Although he and Leon had shared this bedroom for much of their youth, Leon didn’t know about the hidey-hole. Dexter had created it to store valuable items—knives, mostly—and kept it secret from everyone.

He lifted the first plank, and removed four others, creating a cavity that was about two feet wide, and almost as long. Frosty air sifted from the crawlspace below, like freed spirits.

He stuck his hand inside. His fingers brushed against the cold handle of a molded aluminum briefcase. He pulled it out and set it on the floor beside the hole. The silver satin exterior finish shone in the lamplight.

He thumbed in the three-digit combination and raised the lid.

Ten thousand dollars lay inside, in rubber-banded denominations of twenties and fifties.

In his downtown apartment, he’d kept this money in a fireproof wall safe; his father had taught him that a black man always had to have some cash on reserve, because you never knew when you might need to make a quick move. When the police had begun searching for him to bring him into custody, he’d removed the money from the safe and hidden it here, in anticipation of his eventual release. Ten large was not an enormous sum, but it was sufficient for his purposes.

There were two black velvet, drawstring sacks stored beneath the cash, one large, one small. He opened the small one and dumped out the single item it contained.

It was his platinum wedding band. It glimmered in the light like a talisman with magical properties.

Seven years, two months, seventeen days.

He slid the band onto his ring finger. It fit snugly, as if he’d never taken it off.

He opened the other, larger sack.

It contained a strap of thick black leather, twenty inches long, with a dozen loops, like some warrior’s utility belt.
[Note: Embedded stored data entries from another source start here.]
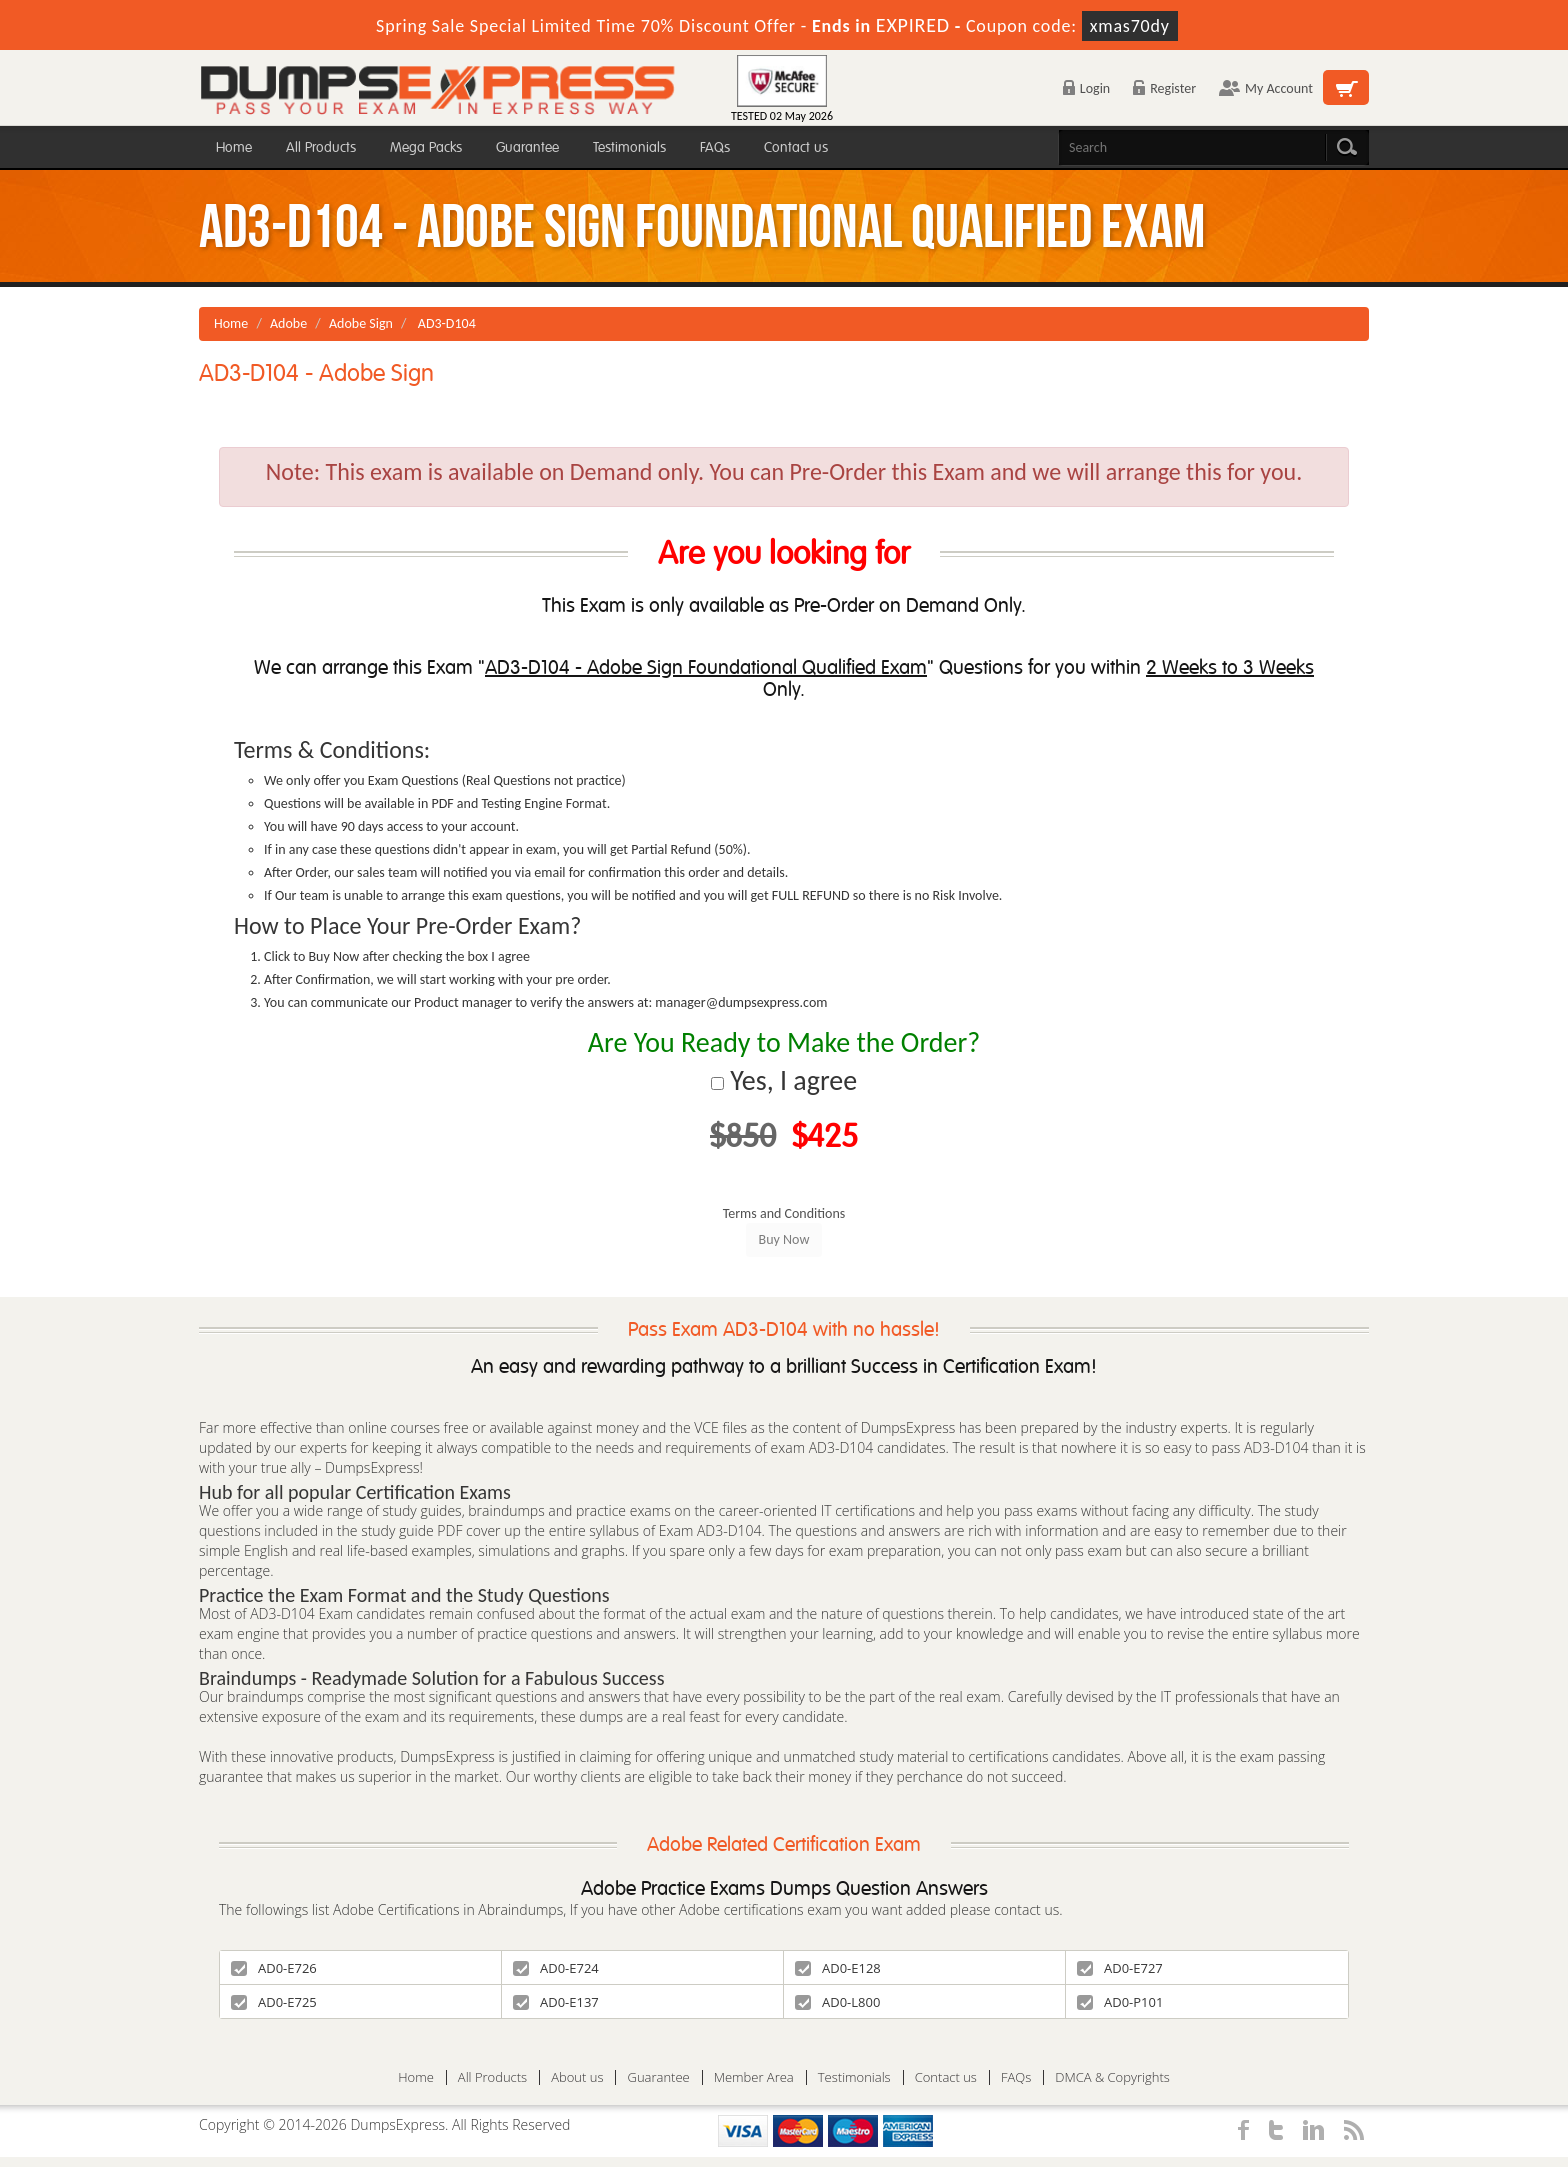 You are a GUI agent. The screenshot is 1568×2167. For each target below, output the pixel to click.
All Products (321, 147)
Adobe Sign (361, 323)
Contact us (796, 147)
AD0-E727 (1120, 1968)
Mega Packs (426, 147)
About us (577, 2077)
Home (234, 147)
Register (1164, 88)
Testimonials (629, 147)
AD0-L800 (837, 2002)
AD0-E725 (274, 2002)
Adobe (288, 323)
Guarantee (527, 147)
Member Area (754, 2077)
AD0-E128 (838, 1968)
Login (1086, 88)
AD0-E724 (556, 1968)
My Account (1266, 88)
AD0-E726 (274, 1968)
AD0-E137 (556, 2002)
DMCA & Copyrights (1112, 2077)
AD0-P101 (1120, 2002)
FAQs (715, 147)
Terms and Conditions (784, 1213)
Each loop held a sheathed or folded knife: daggers, drop point knives, gut hook knives, Bowie knives, a Scimitar blade, switchblades . . . prized, mint-condition pieces from his beloved cutlery collection.

Some men were gun nuts. He’d always been partial to blades. There was a flesh-to-flesh intimacy about a knife that a firearm could never match.

He traced his fingers across the lethal instruments. Eyes closed, he imagined carving lovely lacerations in his wife’s soft, smooth skin, releasing fat rivulets of bright, warm blood . . . .

A knock at the door shattered the fantasy.

“Dex, baby?” Mom asked. “You coming to eat? We ‘bout to say grace.”

“I’ll be there in a minute,” he said thickly, like a man awakened from a nap.

He started to move the bed away from the door. Then, remembering his crack-head brother and how a crack addict would rob his own mother blind to get cash for the next hit, he stopped and stored the briefcase in the hidey-hole again.

He would leave the items there until tomorrow morning, when he would go buy a car.

To track down his wife, he needed decent transportation.